> [EXERCISE INPUT]
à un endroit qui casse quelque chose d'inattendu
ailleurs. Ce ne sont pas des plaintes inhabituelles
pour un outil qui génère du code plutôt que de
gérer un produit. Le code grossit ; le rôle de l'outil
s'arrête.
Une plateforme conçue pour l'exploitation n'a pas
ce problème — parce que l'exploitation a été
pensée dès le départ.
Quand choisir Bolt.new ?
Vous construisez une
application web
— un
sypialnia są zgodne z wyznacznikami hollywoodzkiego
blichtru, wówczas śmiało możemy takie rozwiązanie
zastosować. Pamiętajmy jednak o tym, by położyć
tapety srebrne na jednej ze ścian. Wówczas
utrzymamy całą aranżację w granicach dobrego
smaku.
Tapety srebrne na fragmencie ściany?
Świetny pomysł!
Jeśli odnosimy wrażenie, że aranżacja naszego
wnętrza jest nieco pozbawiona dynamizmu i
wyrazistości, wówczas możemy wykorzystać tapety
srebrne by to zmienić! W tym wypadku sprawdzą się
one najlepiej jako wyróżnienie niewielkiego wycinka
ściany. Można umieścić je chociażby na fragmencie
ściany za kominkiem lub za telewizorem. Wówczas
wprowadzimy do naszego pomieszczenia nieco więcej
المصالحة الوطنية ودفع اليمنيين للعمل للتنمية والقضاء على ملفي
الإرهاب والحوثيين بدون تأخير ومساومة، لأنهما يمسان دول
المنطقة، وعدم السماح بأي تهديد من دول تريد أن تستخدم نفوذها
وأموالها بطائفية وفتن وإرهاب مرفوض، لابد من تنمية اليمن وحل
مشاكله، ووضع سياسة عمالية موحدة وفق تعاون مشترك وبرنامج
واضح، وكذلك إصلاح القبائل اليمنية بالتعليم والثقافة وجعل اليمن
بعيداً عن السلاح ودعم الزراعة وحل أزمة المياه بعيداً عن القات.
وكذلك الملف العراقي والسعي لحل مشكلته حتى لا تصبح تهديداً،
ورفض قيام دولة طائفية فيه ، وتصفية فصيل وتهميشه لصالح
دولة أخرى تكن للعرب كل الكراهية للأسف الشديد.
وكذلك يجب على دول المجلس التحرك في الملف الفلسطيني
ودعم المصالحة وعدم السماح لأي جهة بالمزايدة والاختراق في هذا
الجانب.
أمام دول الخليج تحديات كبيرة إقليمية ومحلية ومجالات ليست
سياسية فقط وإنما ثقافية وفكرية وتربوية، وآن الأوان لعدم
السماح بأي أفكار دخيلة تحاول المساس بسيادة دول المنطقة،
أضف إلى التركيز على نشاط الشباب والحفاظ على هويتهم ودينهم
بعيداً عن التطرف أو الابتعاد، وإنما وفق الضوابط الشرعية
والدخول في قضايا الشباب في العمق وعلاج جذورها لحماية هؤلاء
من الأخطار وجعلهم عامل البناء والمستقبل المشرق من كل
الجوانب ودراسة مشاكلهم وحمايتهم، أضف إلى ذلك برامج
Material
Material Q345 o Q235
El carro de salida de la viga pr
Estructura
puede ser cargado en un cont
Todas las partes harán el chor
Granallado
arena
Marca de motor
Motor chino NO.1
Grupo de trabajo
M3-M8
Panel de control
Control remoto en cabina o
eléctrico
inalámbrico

...

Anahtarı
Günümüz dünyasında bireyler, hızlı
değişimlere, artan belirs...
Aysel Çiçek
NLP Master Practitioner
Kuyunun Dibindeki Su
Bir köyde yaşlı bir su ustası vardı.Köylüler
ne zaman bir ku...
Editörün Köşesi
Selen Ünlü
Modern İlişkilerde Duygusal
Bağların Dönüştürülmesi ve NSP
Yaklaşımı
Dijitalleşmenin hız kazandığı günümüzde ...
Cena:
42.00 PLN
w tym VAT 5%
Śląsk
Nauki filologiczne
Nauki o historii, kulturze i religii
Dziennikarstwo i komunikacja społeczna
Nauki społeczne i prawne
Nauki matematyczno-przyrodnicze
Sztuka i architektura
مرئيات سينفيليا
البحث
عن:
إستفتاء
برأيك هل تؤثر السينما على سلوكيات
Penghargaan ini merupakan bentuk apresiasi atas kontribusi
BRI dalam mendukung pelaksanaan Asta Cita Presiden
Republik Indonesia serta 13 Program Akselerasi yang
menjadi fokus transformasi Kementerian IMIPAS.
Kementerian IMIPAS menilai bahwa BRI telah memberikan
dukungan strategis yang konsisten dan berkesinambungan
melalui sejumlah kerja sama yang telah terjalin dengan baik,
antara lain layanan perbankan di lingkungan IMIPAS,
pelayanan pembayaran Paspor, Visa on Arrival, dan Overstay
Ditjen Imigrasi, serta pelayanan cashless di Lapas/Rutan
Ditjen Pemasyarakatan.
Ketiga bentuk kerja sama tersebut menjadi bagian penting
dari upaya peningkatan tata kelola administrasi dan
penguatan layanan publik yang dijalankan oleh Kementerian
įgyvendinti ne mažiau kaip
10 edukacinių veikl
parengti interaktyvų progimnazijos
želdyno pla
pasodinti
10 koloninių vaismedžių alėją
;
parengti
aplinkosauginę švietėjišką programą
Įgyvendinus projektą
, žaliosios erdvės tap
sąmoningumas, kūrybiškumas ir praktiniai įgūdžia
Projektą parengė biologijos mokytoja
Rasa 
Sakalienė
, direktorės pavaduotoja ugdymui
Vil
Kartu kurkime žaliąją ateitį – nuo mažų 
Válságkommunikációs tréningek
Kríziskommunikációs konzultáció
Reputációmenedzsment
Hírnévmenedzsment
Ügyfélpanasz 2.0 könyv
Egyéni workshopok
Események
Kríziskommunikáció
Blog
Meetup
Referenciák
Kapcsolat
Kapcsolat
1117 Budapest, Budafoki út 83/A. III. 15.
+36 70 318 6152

> [PROBLEM TO SOLVE] In the data above, retype exactly and only the lines between the one holding "وأموالها بطائفية وفتن" and the one holding "inalámbrico", inclusive.

> [TASK SOLUTION]
وأموالها بطائفية وفتن وإرهاب مرفوض، لابد من تنمية اليمن وحل
مشاكله، ووضع سياسة عمالية موحدة وفق تعاون مشترك وبرنامج
واضح، وكذلك إصلاح القبائل اليمنية بالتعليم والثقافة وجعل اليمن
بعيداً عن السلاح ودعم الزراعة وحل أزمة المياه بعيداً عن القات.
وكذلك الملف العراقي والسعي لحل مشكلته حتى لا تصبح تهديداً،
ورفض قيام دولة طائفية فيه ، وتصفية فصيل وتهميشه لصالح
دولة أخرى تكن للعرب كل الكراهية للأسف الشديد.
وكذلك يجب على دول المجلس التحرك في الملف الفلسطيني
ودعم المصالحة وعدم السماح لأي جهة بالمزايدة والاختراق في هذا
الجانب.
أمام دول الخليج تحديات كبيرة إقليمية ومحلية ومجالات ليست
سياسية فقط وإنما ثقافية وفكرية وتربوية، وآن الأوان لعدم
السماح بأي أفكار دخيلة تحاول المساس بسيادة دول المنطقة،
أضف إلى التركيز على نشاط الشباب والحفاظ على هويتهم ودينهم
بعيداً عن التطرف أو الابتعاد، وإنما وفق الضوابط الشرعية
والدخول في قضايا الشباب في العمق وعلاج جذورها لحماية هؤلاء
من الأخطار وجعلهم عامل البناء والمستقبل المشرق من كل
الجوانب ودراسة مشاكلهم وحمايتهم، أضف إلى ذلك برامج
Material
Material Q345 o Q235
El carro de salida de la viga pr
Estructura
puede ser cargado en un cont
Todas las partes harán el chor
Granallado
arena
Marca de motor
Motor chino NO.1
Grupo de trabajo
M3-M8
Panel de control
Control remoto en cabina o
eléctrico
inalámbrico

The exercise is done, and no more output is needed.